I follow her as she, frowning, searches.
“Nori? Auntie Cath?”
Her voice is so young! So innocent. Is this really me?
Eventually she finds the stairs leading to the attic. Cath, she knows, has not come down for at least two weeks; she has been leaving trays at the door. But maybe it’s longer than two weeks now. It must be, since she went up there the day Gowan left.
Gowan…
The other me climbs the stairs slowly. “Cathy?”
I don’t want to follow, but I do anyway. I need to remember this piece.
At the top of the stairs, she knocks on the door. She calls Cath’s name once more, tentatively, and then she walks in. She is probably worried about invading privacy, or seeing a weak moment, but that is gone the moment the door swings open, banging the wall on the other side.
I fall to my knees at the same moment the other me does. Our eyes are level with Cath’s feet.
Creak
Her face
Creak
is a vicious
Creak
purple.
Creak
The rope
Creak
is cruelly
Creak
tight.
Creak
Her neck
Creak
is definitely
Creak
broken.
“C-C-Cathy…”
The other me screams, scrambles forward, tries to hoist Cath up. She jumps onto the window seat, where Cath placed a chair to jump from, and scrabbles to free the rope. All she does is make it tighter and break the skin at Cath’s neck.
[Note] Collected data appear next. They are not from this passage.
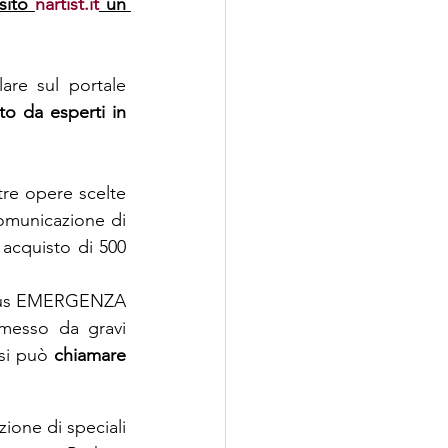
sito 
nartist.it
 un 
9 delle 18 opere finaliste sono state scelte direttamente dal voto popolare sul portale 
o da esperti in 
re opere scelte 
omunicazione di 
acquisto di 500 
Onlus EMERGENZA 
messo da gravi 
si può 
chiamare 
ione di speciali 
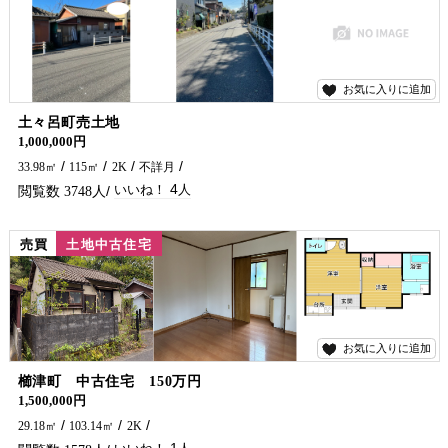
お気に入りに追加
4
土々呂町売土地
1,000,000円
33.98㎡
115㎡
2K
不詳月
4
3748
売買
土地中古住宅
お気に入りに追加
1
櫛津町 中古住宅 150万円
1,500,000円
29.18㎡
103.14㎡
2K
There are
c r a c k s
as she tugs.
She falls off the chair, landing heavily on her hip. She is sobbing. On the wall, words: I CAN’T DO IT. And then: THE CREEPER MAN IS COMING.
A little bell tinkles behind us, and then we hear Nori’s hurried footsteps. She is coming up the stairs—she must have heard the scream, the crash. Other me struggles to her feet, wipes her face furiously on her dress, and backs away, shaking her head in horror. She stares for one more moment, then closes the door on the scene and hurries to meet Nori farther down the stairs.